In use, the light source 120 emits radiation 128 towards the diffraction grating 126. An anti-reflection coating 130 is provided on the lower surface of the substrate 112 to improve the coupling of radiation 128 into and through the substrate 112. A first portion 132 of the radiation is diffracted and reflected back from the diffraction grating 126 and impinges on the photo detectors 122. A second portion 134 of the radiation is diffracted and transmitted through the diffraction grating 126 and is reflected from the membrane 114 back through the diffraction grating 126 and impinges on the photo detectors 122. Where the first and second portions 132, 134 overlap, the radiation interferes. The resultant intensity of radiation at the photo detectors depends on the distance between the membrane 114 and the diffraction grating 126. As such, the intensity detected at the photo detectors 122 can be related to the separation between the membrane 114 and the diffraction grating 126, and thus to the movement of the membrane 114 when subject to an acoustic wave which causes the membrane 114 to vibrate.

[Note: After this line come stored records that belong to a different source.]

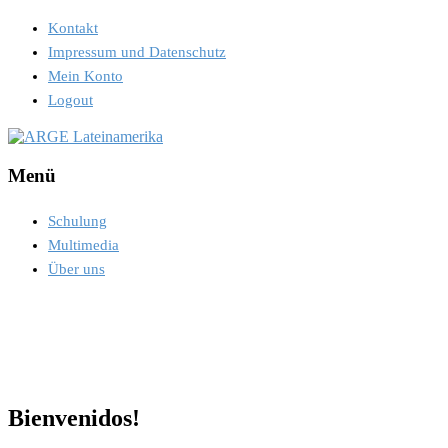
Kontakt
Impressum und Datenschutz
Mein Konto
Logout
Menü
Schulung
Multimedia
Über uns
Bienvenidos!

The optical microphone 110 is housing in a package 136 comprising a package base 138 and an enclosure 142. A first side of the membrane 114 is in fluid communication with an acoustic cavity 140 formed by the enclosure 142. The substrate 112 comprises apertures 144 and the package base 138 comprises apertures 146 so that a second side of the membrane 114 is in fluid communication with the exterior 148 of the optical microphone 110 (i.e. its ambient surroundings). When an incoming acoustic wave impinges on the second side of the membrane 114, this creates a pressure differential causing the membrane 114 to vibrate. The displacement of the membrane 114 (i.e. its separation from the diffraction grating 126) corresponds to the amplitude of the acoustic wave. Measuring the separation between the membrane 114 and the diffraction grating 126 as described above thus allows the amplitude of the acoustic wave to be determined. In this example, signals from the photo detectors 122 are processed to determine the amplitude of the acoustic wave by an application-specific integrated circuit (ASIC) 150 on the package base 138.